Oakland Raiders

Raiders could end decade-long search for No. 1 WR this offseason

The Oakland Raiders saw one of the greatest wide receivers in franchise history earn his way into the Hall of Fame this offseason when Tim Brown received the honor after waiting six years. But unfortunately for the team, they have been waiting even longer to replace Brown: over a decade, to be exact. Ever since Brown left the Raiders after the 2003 season, they have invested in free agents and draft picks in an attempt to replace him. In that time, Raiders fans have seen a number of players show promise only to fade away into obscurity, while others never even displayed any potential.

Since Brown left, the Raiders have spent 14 draft picks on wide receivers without finding any success.

  • Carlos Francis: 2004 (Fourth Round)
  • Johnnie Morant: 2004 (Fifth Round)
  • Kevin McMahan: 2006 (Seventh Round)
  • Johnnie Lee Higgins: 2007 (Third Round)
  • Jonathan Holland: 2007 (Seventh Round)
  • Arman Shields: 2008 (Fourth Round)
  • Chaz Schilens: 2008 (Seventh Round)
  • Darrius Heyward-Bey: 2009 (No. 7 overall)
  • Louis Murphy: 2009 (Fourth Round)
  • Jacoby Ford: 2010: (Fourth Round)
  • Denarius Moore: 2011 (Fifth Round)
  • David Ausberry: 2011 (Seventh Round)
  • Juron Criner: 2012 (Fifth Round)
  • Brice Butler: 2013 (Seventh Round)

The most notable names of that group of picks were Ford, Moore and Heyward-Bey, not exactly the most impressive trio. What’s even worse is that only one player of those receivers listed above will be on the roster next season (unless the Raiders decide to re-sign Moore this offseason). That player is Brice Butler, who’s shown some sparks of talent but hasn’t been consistent enough to earn regular playing time.

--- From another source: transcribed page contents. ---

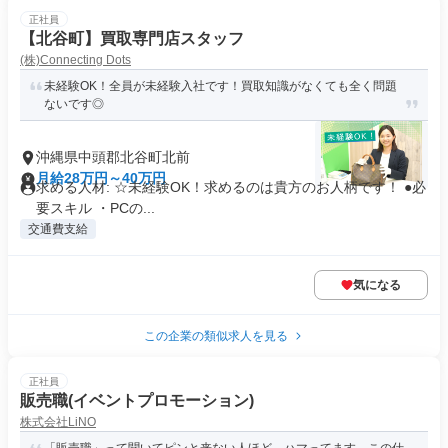
正社員
【北谷町】買取専門店スタッフ
(株)Connecting Dots
未経験OK！全員が未経験入社です！買取知識がなくても全く問題
ないです◎
沖縄県中頭郡北谷町北前
月給28万円～40万円
求める人材: ☆未経験OK！求めるのは貴方のお人柄です！ ●必
要スキル ・PCの...
交通費支給
気になる
この企業の類似求人を見る
正社員
販売職(イベントプロモーション)
株式会社LiNO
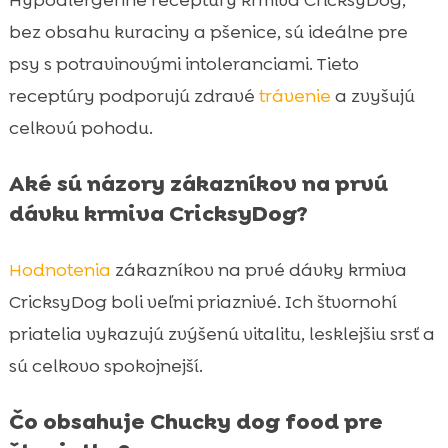
bez obsahu kuraciny a pšenice, sú ideálne pre
psy s potravinovými intoleranciami. Tieto
receptúry podporujú zdravé
trávenie
a zvyšujú
celkovú pohodu.
Aké sú názory zákazníkov na prvú
dávku krmiva CricksyDog?
Hodnotenia
zákazníkov na prvé dávky krmiva
CricksyDog boli veľmi priaznivé. Ich štvornohí
priatelia vykazujú zvýšenú vitalitu, lesklejšiu srsť a
sú celkovo spokojnejší.
Čo obsahuje Chucky dog food pre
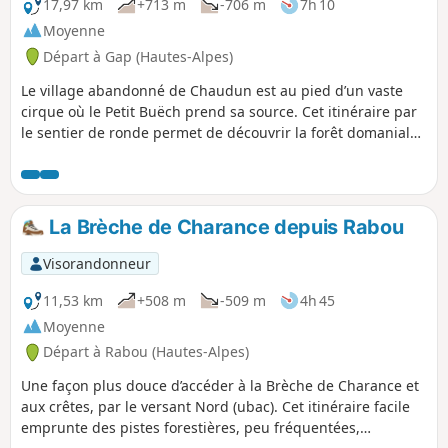
17,97 km
+713 m
-706 m
7h 10
Moyenne
Départ à Gap (Hautes-Alpes)
Le village abandonné de Chaudun est au pied d’un vaste
cirque où le Petit Buëch prend sa source. Cet itinéraire par
le sentier de ronde permet de découvrir la forêt domaniale
avec sa flore et sa faune, en face de la réserve biologique
intégrale du Bois du Chapitre (classée patrimoine mondial
de l’humanité par l’Unesco).
La Brèche de Charance depuis Rabou
Visorandonneur
11,53 km
+508 m
-509 m
4h 45
Moyenne
Départ à Rabou (Hautes-Alpes)
Une façon plus douce d’accéder à la Brèche de Charance et
aux crêtes, par le versant Nord (ubac). Cet itinéraire facile
emprunte des pistes forestières, peu fréquentées,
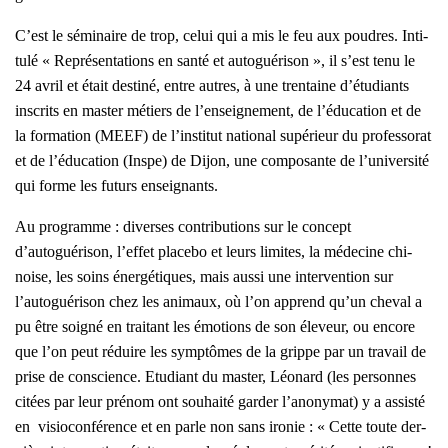
C’est le sémi­naire de trop, celui qui a mis le feu aux poudres. Inti­
tu­lé « Repré­sen­ta­tions en san­té et auto­gué­ri­son », il s’est tenu le
24 avril et était des­ti­né, entre autres, à une tren­taine d’étudiants
ins­crits en mas­ter métiers de l’enseignement, de l’éducation et de
la for­ma­tion (MEEF) de l’institut natio­nal supé­rieur du pro­fes­so­rat
et de l’éducation (Inspe) de Dijon, une com­po­sante de l’université
qui forme les futurs ensei­gnants.
Au pro­gramme : diverses contri­bu­tions sur le concept
d’autoguérison, l’effet pla­ce­bo et leurs limites, la méde­cine chi­
noise, les soins éner­gé­tiques, mais aus­si une inter­ven­tion sur
l’autoguérison chez les ani­maux, où l’on apprend qu’un che­val a
pu être soi­gné en trai­tant les émo­tions de son éle­veur, ou encore
que l’on peut réduire les symp­tômes de la grippe par un tra­vail de
prise de conscience. Etu­diant du mas­ter, Léo­nard (les per­sonnes
citées par leur pré­nom ont sou­hai­té gar­der l’anonymat) y a assis­té
en visio­con­fé­rence et en parle non sans iro­nie : « Cette toute der­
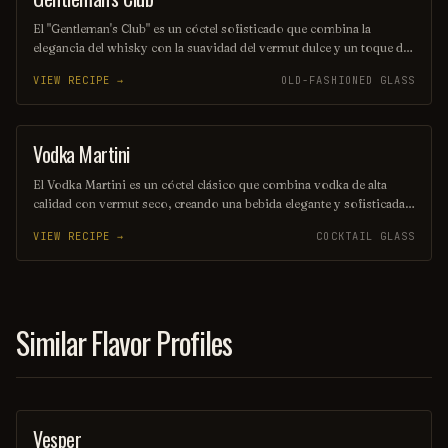
El "Gentleman's Club" es un cóctel sofisticado que combina la
elegancia del whisky con la suavidad del vermut dulce y un toque de
amargo. Decorado con una cáscara de limón, este trago es ideal para
VIEW RECIPE →
OLD-FASHIONED GLASS
quienes buscan una experiencia refinada y llena de carácter. Perfecto
para una noche de conversación y estilo.
Vodka Martini
ORDINARY DRINK
El Vodka Martini es un cóctel clásico que combina vodka de alta
calidad con vermut seco, creando una bebida elegante y sofisticada.
Se sirve frío en una copa de cóctel y se puede adornar con una
VIEW RECIPE →
COCKTAIL GLASS
aceituna o un twist de limón, ofreciendo un sabor suave y refinado
que es perfecto para cualquier ocasión.
Similar Flavor Profiles
Vesper
COCKTAIL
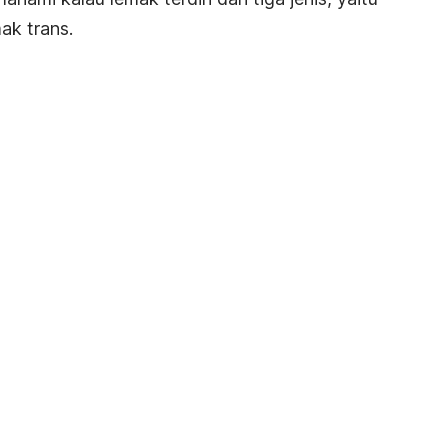
ak trans.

In that same time period, the Raiders have also signed more than two dozen wide receivers as veteran free agents or undrafted rookie free agents. The only real success story of those signings was undrafted free agent Rod Streater, who had two solid seasons with the club before spending the majority of the 2014 season on the injured reserve. Of all the wide receivers the Raiders have signed and drafted over the years in an attempt to replace Brown, Streater is by far the most talented and most likely to make an impact with the team in the long term (James Jones had a good first year with the club, but is older and is more of a stopgap No. 2 wideout). Then again, Streater himself has yet to show he is capable of being anything more than a solid No. 2.

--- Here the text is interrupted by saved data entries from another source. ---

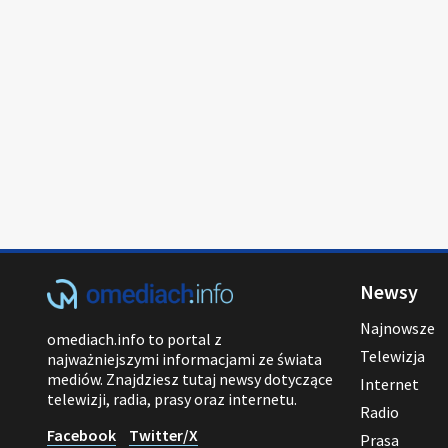
Newsy
Najnowsze
omediach.info to portal z
Telewizja
najważniejszymi informacjami ze świata
mediów. Znajdziesz tutaj newsy dotyczące
Internet
telewizji, radia, prasy oraz internetu.
Radio
Facebook
Twitter/X
Prasa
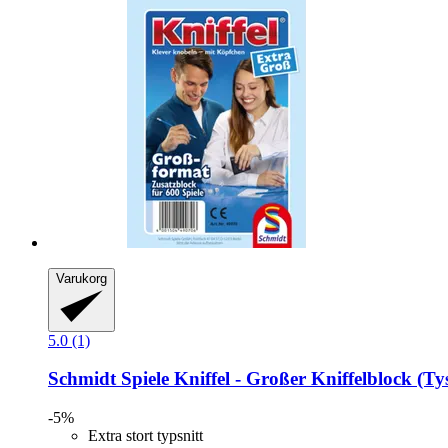
Varukorg
5.0 (1)
Schmidt Spiele
Kniffel -​ Großer Kniffelblock (Ty
-5%
Extra stort typsnitt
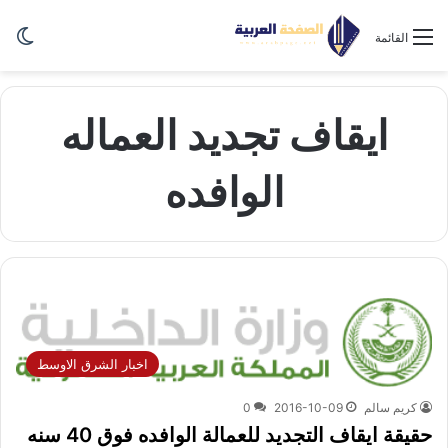
الو
القائمة
ايقاف تجديد العماله
الوافده
اخبار الشرق الاوسط
كريم سالم
2016-10-09
0
حقيقة ايقاف التجديد للعمالة الوافده فوق 40 سنه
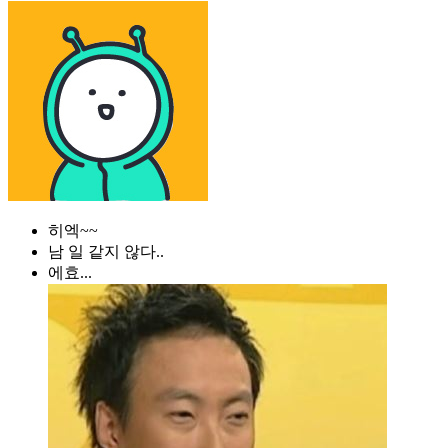
히엑~~
남 일 같지 않다..
에효...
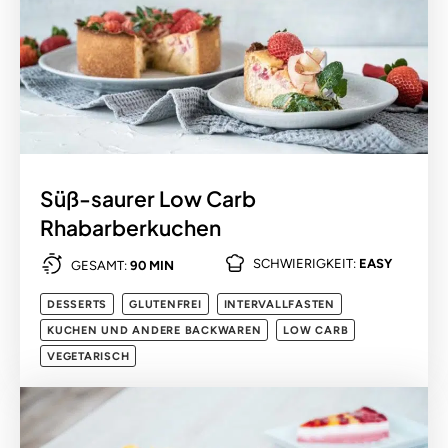
Süß-saurer Low Carb
Rhabarberkuchen
SCHWIERIGKEIT:
EASY
GESAMT:
90 MIN
DESSERTS
GLUTENFREI
INTERVALLFASTEN
KUCHEN UND ANDERE BACKWAREN
LOW CARB
VEGETARISCH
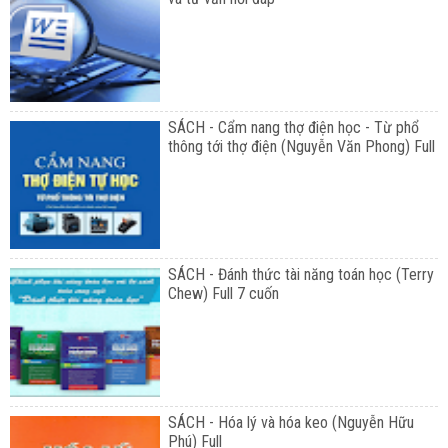
SÁCH - Cẩm nang thợ điện học - Từ phổ
thông tới thợ điện (Nguyễn Văn Phong) Full
SÁCH - Đánh thức tài năng toán học (Terry
Chew) Full 7 cuốn
SÁCH - Hóa lý và hóa keo (Nguyễn Hữu
Phú) Full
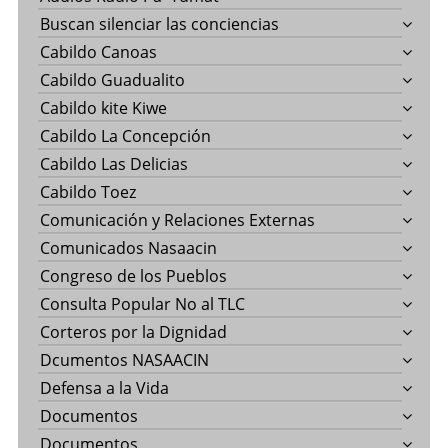
Buscan silenciar las conciencias
Cabildo Canoas
Cabildo Guadualito
Cabildo kite Kiwe
Cabildo La Concepción
Cabildo Las Delicias
Cabildo Toez
Comunicación y Relaciones Externas
Comunicados Nasaacin
Congreso de los Pueblos
Consulta Popular No al TLC
Corteros por la Dignidad
Dcumentos NASAACIN
Defensa a la Vida
Documentos
Documentos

The worst signing during that period was easily Javon Walker. Signed in 2008, Walker ended up playing two years for the Raiders, catching 15 passes for 196 yards and no touchdowns while collecting $21 million.

It’s no surprise that as the Raiders enter the 2015 offseason, wide receiver is easily their biggest need. They have finally found a quarterback with the potential to be a franchise guy, but the team watched him flounder in his rookie season due to being surrounded by a painful thin complement of skill position players.

With a star-studded free agent class of wide receivers (headlined by Dez Bryant, Demaryius Thomas, Randall Cobb, Torrey Smith, Jeremy Maclin and Michael Crabtree) and another deep draft class at the position (several mock drafts have the Raiders taking Amari Cooper from Alabama, but other first round talents include Kevin White, DeVante Parker, Dorial Green-Beckham, Jaelen Strong and Sammie Coates), don’t be surprised if the Raiders bring in more than a couple of new pass catchers this offseason in an attempt to finally put an end to the post-Brown search for a true No. 1.